The task: Show, from the records below, all lines that contain the word "Amazon".
Content starts
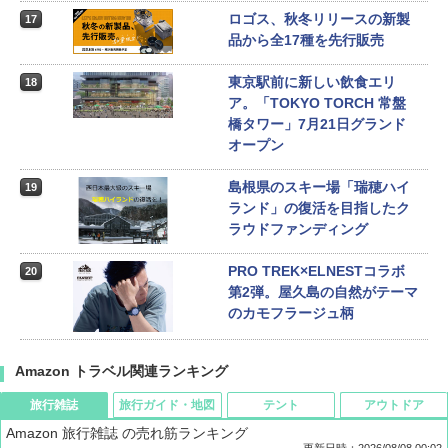
ロゴス、秋冬リリースの新製
17
品から全17種を先行販売
東京駅前に新しい飲食エリ
18
ア。「TOKYO TORCH 常盤
橋タワー」7月21日グランド
オープン
島根県のスキー場「瑞穂ハイ
19
ランド」の復活を目指したク
ラウドファンディング
PRO TREK×ELNESTコラボ
20
第2弾。屋久島の自然がテーマ
のカモフラージュ柄
Amazon トラベル関連ランキング
旅行雑誌
旅行ガイド・地図
テント
アウトドア
Amazon 旅行雑誌 の売れ筋ランキング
Content ends
Exercise output:
Amazon トラベル関連ランキング
Amazon 旅行雑誌 の売れ筋ランキング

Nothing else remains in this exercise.